Use sketches instead of time-based decay histogram (#2900)

gatesn · web-flow · commit 44164a6f19d4 · 2025-04-03T13:31:33.000Z
diff --git a/Cargo.lock b/Cargo.lock
diff --git a/Cargo.toml b/Cargo.toml
@@ -89,14 +89,12 @@ duckdb = { path = "duckdb-vortex/duckdb-rs/crates/duckdb", features = [
 ] }
 dyn-hash = "0.2.0"
 enum-iterator = "2.0.0"
-exponential-decay-histogram = "=0.1.13"
 fastlanes = "0.1.8"
 flatbuffers = "25"
 flexbuffers = "25"
 flume = "0.11"
 fsst-rs = "0.5.2"
 futures = { version = "0.3.31", default-features = false }
-futures-executor = "0.3.31"
 futures-util = "0.3.31"
 getrandom = "0.3"
 goldenfile = "1"
@@ -116,7 +114,6 @@ moka = { version = "0.12.10", default-features = false }
 num-traits = "0.2.19"
 num_enum = "0.7.2"
 object_store = "0.11.0"
-oneshot = "0.1.10"
 opentelemetry = "0.29.0"
 opentelemetry-otlp = "0.29.0"
 opentelemetry_sdk = "0.29.0"
@@ -159,6 +156,7 @@ serde = "1.0.203"
 serde_json = "1.0.116"
 serde_test = "1.0.176"
 simplelog = "0.12"
+sketches-ddsketch = "0.3.0"
 static_assertions = "1.1"
 tabled = { version = "0.18.0", default-features = false }
 tar = "0.4"
diff --git a/vortex-layout/Cargo.toml b/vortex-layout/Cargo.toml
@@ -19,13 +19,13 @@ async-trait = { workspace = true }
 bit-vec = { workspace = true }
 bytes = { workspace = true }
 dashmap = { workspace = true }
-exponential-decay-histogram = { workspace = true }
 flatbuffers = { workspace = true }
 flume = { workspace = true }
 futures = { workspace = true, features = ["alloc", "executor"] }
 getrandom_v03 = { workspace = true }
 itertools = { workspace = true }
 log = { workspace = true }
+sketches-ddsketch = { workspace = true }
 tokio = { workspace = true, features = ["rt"], optional = true }
 tracing = { workspace = true, optional = true }
 tracing-futures = { workspace = true, features = [
diff --git a/vortex-layout/src/layouts/filter.rs b/vortex-layout/src/layouts/filter.rs
@@ -4,10 +4,10 @@ use std::sync::{Arc, RwLock};
 
 use async_trait::async_trait;
 use bit_vec::BitVec;
-use exponential_decay_histogram::ExponentialDecayHistogram;
 use itertools::Itertools;
+use sketches_ddsketch::DDSketch;
 use vortex_array::aliases::hash_map::HashMap;
-use vortex_error::{VortexExpect, VortexResult, vortex_panic};
+use vortex_error::{VortexExpect, VortexResult, vortex_err, vortex_panic};
 use vortex_expr::ExprRef;
 use vortex_expr::forms::cnf::cnf;
 use vortex_mask::Mask;
@@ -18,8 +18,6 @@ use crate::{
 
 /// The selectivity histogram quantile to use for reordering conjuncts.

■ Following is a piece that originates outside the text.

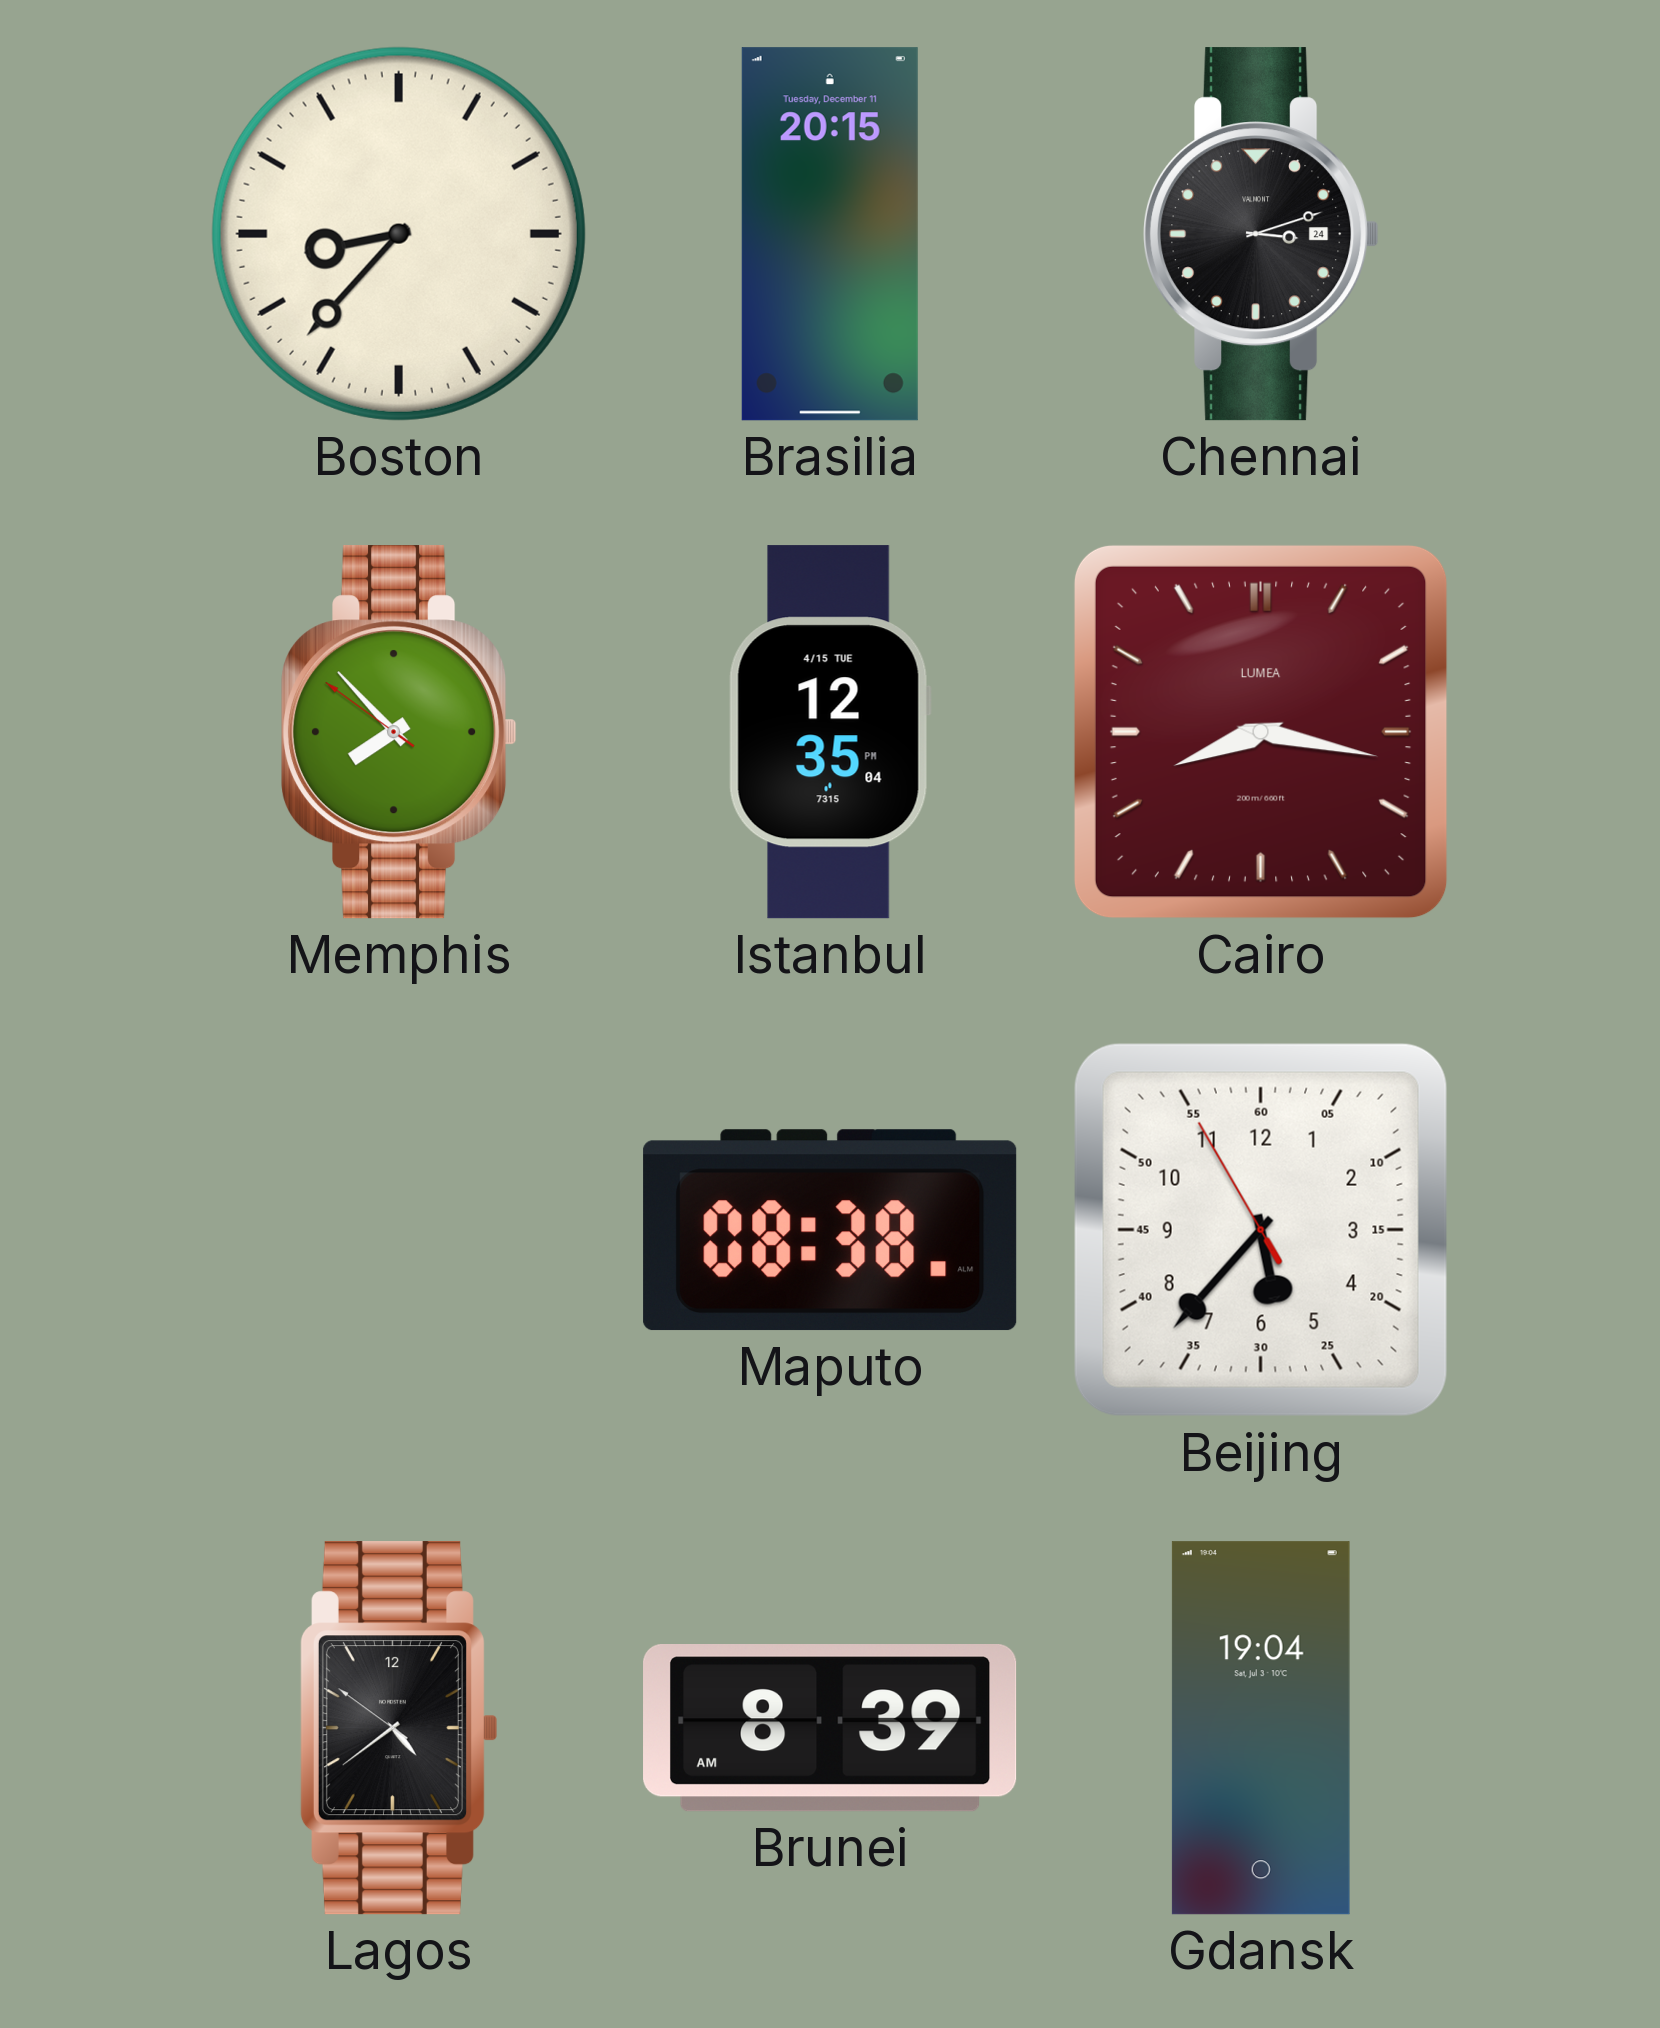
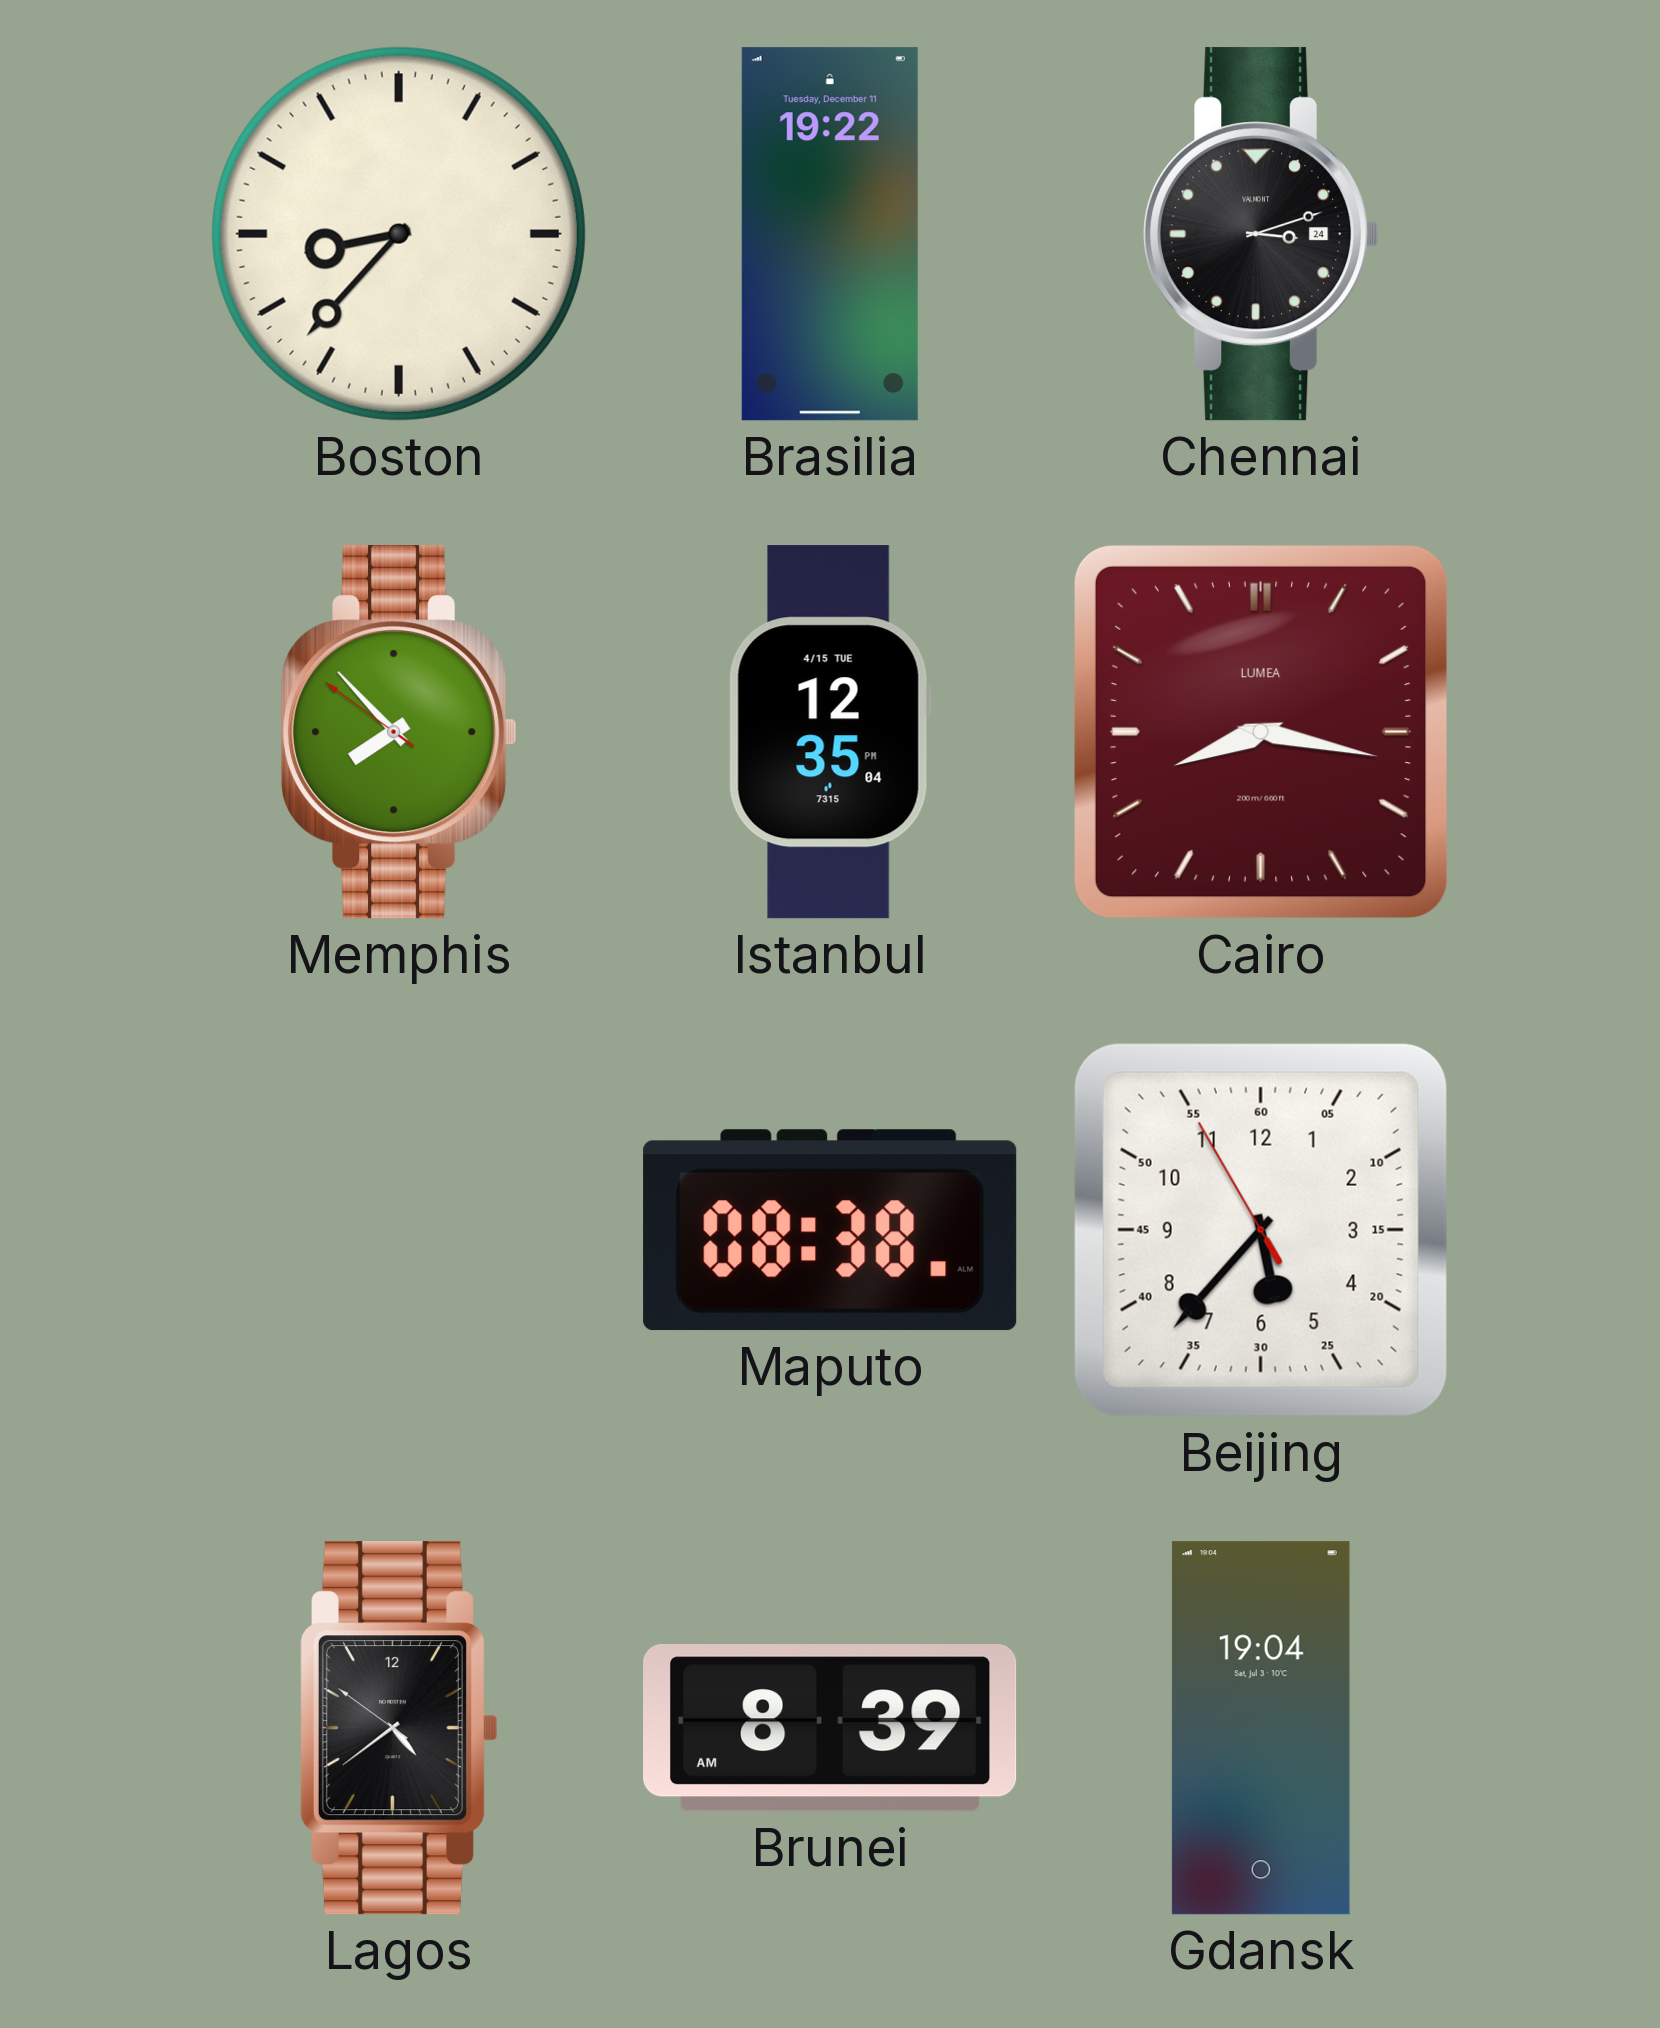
Brasilia: 20:15 -> 19:22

Where 0 == no rows match.
 const DEFAULT_SELECTIVITY_QUANTILE: f64 = 0.1;
-/// The multiplier to used to convert selectivity to i64 for the histogram.
-const SELECTIVITY_MULTIPLIER: f64 = 1_000_000.0;
 
 /// A [`LayoutReader`] that splits boolean expressions into individual conjunctions, tracks
 /// statistics about selectivity, and uses this information to reorder the evaluation of the
@@ -116,7 +114,7 @@ pub struct FilterExpr {
     /// The conjuncts involved in the filter expression.
     conjuncts: Vec<ExprRef>,
     /// A histogram of the selectivity of each conjunct.
-    conjunct_selectivity: Vec<RwLock<ExponentialDecayHistogram>>,
+    conjunct_selectivity: Vec<RwLock<DDSketch>>,
     /// The preferred ordering of conjuncts.
     ordering: RwLock<Vec<usize>>,
     /// The quantile to use from the selectivity histogram of each conjunct.
@@ -129,11 +127,9 @@ impl FilterExpr {
         let num_conjuncts = conjuncts.len();
         Self {
             conjuncts,
-            conjunct_selectivity: iter::repeat_with(|| {
-                RwLock::new(ExponentialDecayHistogram::new())
-            })
-            .take(num_conjuncts)
-            .collect(),
+            conjunct_selectivity: iter::repeat_with(|| RwLock::new(DDSketch::default()))
+                .take(num_conjuncts)
+                .collect(),
             // The initial ordering is naive, we could order this by how well we expect each
             // comparison operator to perform. e.g. == might be more selective than <=? Not obvious.
             ordering: RwLock::new((0..num_conjuncts).collect()),
@@ -160,9 +156,7 @@ impl FilterExpr {
                 .write()
                 .vortex_expect("poisoned lock");
 
-            // Since our histogram only supports i64, we map our f64 into a 0-1m range.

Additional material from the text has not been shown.